Question: "What is the Matthew Bible?"
Answer: The Matthew Bible, also known as Matthew’s Bible and Matthew’s Version, was an early compilation of English translations of the books of the Bible. It was first published in 1537 by an Englishman named John Rogers, who used the name Thomas Matthew in an attempt to protect his identity and conceal William Tyndale’s involvement in the project. At that time, it was illegal in England to translate the Bible into English.
The complete New Testament and much of the Old Testament of the Matthew Bible was from the Tyndale Bible, the translation work William Tyndale was able to complete before his martyrdom. The rest of the Old Testament and most of the Apocrypha were the work of Myles Coverdale. Thomas Matthew (John Rogers) himself translated the Prayer of Manasseh. Because the Matthew Bible relied so heavily on Tyndale’s version, the Matthew Bible is often called the Matthew-Tyndale Bible.

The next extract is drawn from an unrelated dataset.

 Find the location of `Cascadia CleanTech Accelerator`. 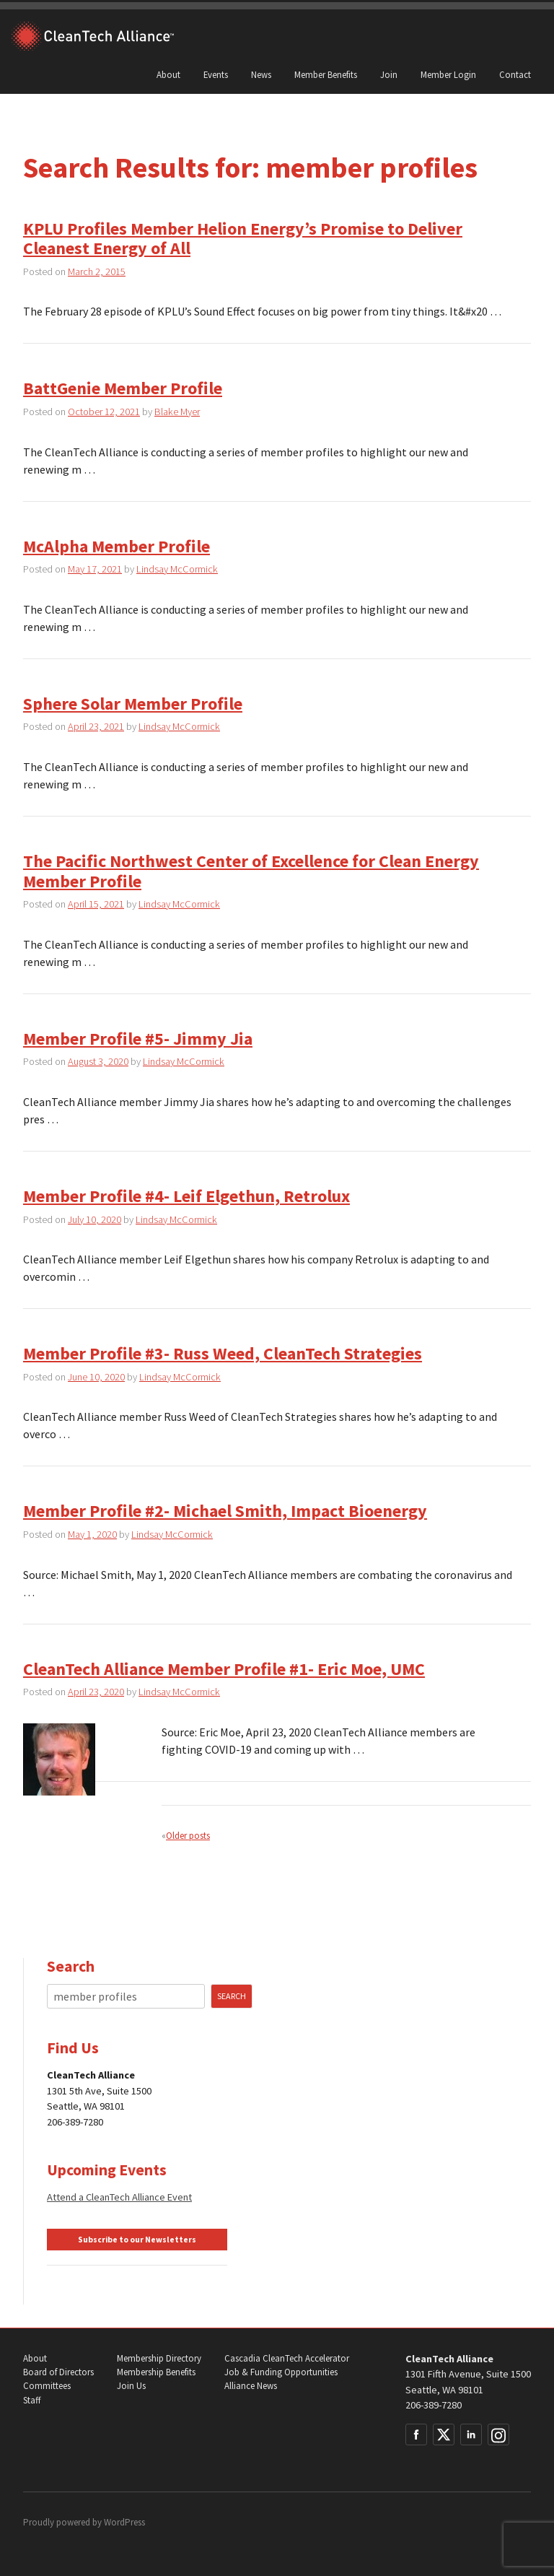

Cascadia CleanTech Accelerator is located at coordinates (286, 2358).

John Rogers added some study helps to the Matthew Bible to aid readers who, in those days, were largely unfamiliar with the Bible. One such aid was a “Table of Principal Matters,” a summary of basic Bible doctrines based upon a 1535 edition of the Bible in French produced by Reformer Pierre Olivétan. The Matthew Bible underwent a second printing in 1549. This second edition is sometimes called the Becke Edition, named after Edmund Becke, the man who supervised the printing; a final edition of the Matthew Bible was printed in 1551.

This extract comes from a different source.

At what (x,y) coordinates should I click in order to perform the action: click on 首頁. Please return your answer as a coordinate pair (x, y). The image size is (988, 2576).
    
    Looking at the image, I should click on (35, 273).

Published two years after the Coverdale Bible, the Matthew Bible was the second complete translation of the Bible to be printed in English. Other Bible versions that preceded the Matthew Bible were those by Wycliffe (handwritten), Tyndale (the New Testament only), Luther (in German), and Zwingli (in German). Thankfully, two years after the publication of the Matthew Bible, King Henry VIII authorized the translation of the Great Bible, which was very similar to the Matthew Bible. In fact, until the Great Bible was completed, King Henry VIII allowed the Matthew Bible to be used.

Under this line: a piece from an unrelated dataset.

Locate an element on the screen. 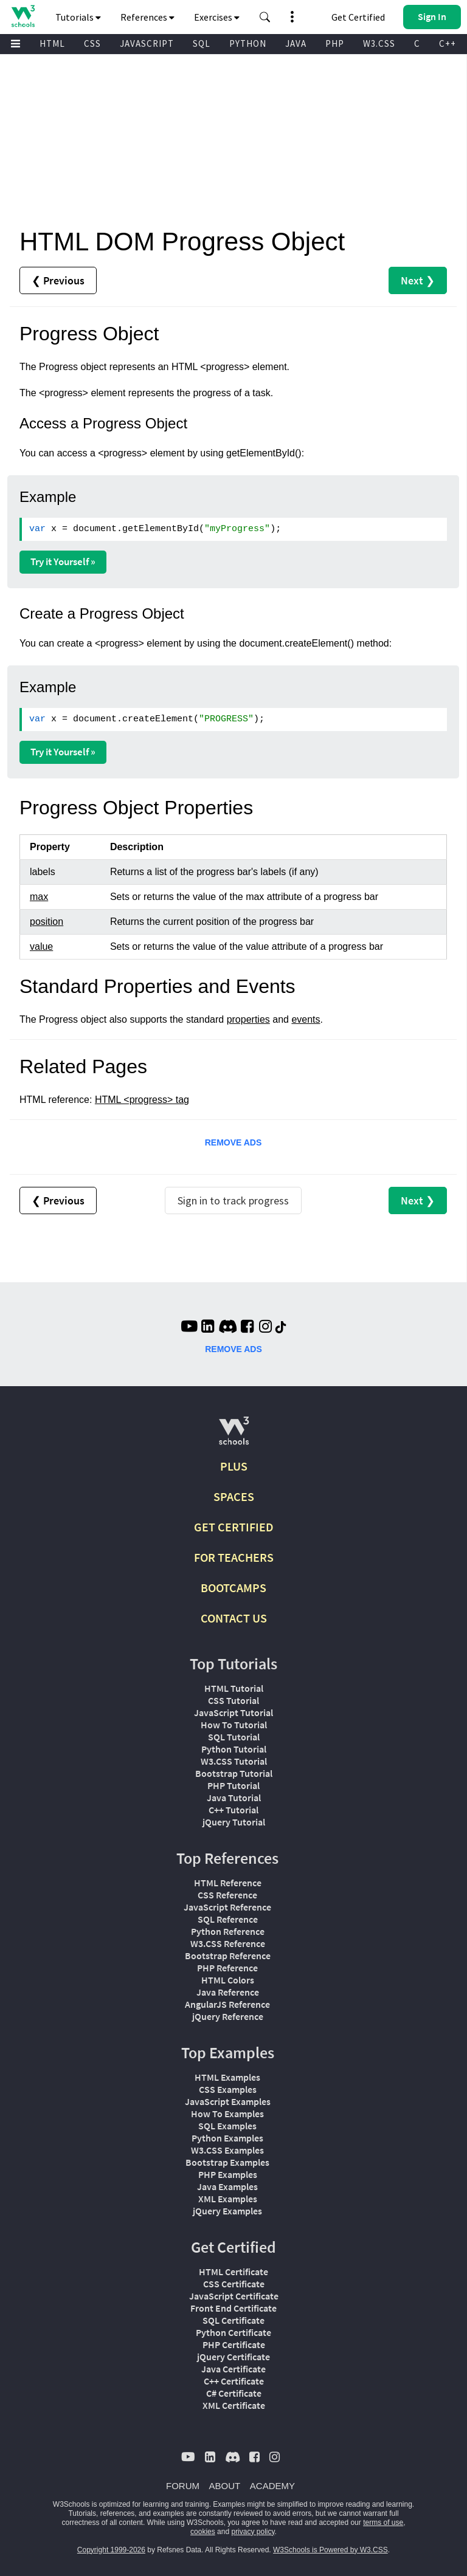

In 1553, Mary Tudor became the queen of England. She was a Catholic and determined to return England to Catholicism. Queen Mary had John Rogers arrested and imprisoned in Newgate Prison. On February 4, 1555, Rogers was led out of prison and past his wife and children (including their infant child whom Rogers had never seen) on his way to the stake. According to Foxe’s Book of Martyrs, Rogers recited Psalm 51 on his way to his death, “all the people wonderfully rejoicing at his constancy; with great praises and thanks to God for the same. And there in the presence of Mr. Rochester, comptroller of the queen's household, Sir Richard Southwell, both the sheriffs, and a great number of people, he was burnt to ashes, washing his hands in the flame as he was burning.” Thus the compiler of the Matthew Bible became the first of many martyrs killed by Mary I, who later became known as “Bloody Mary.”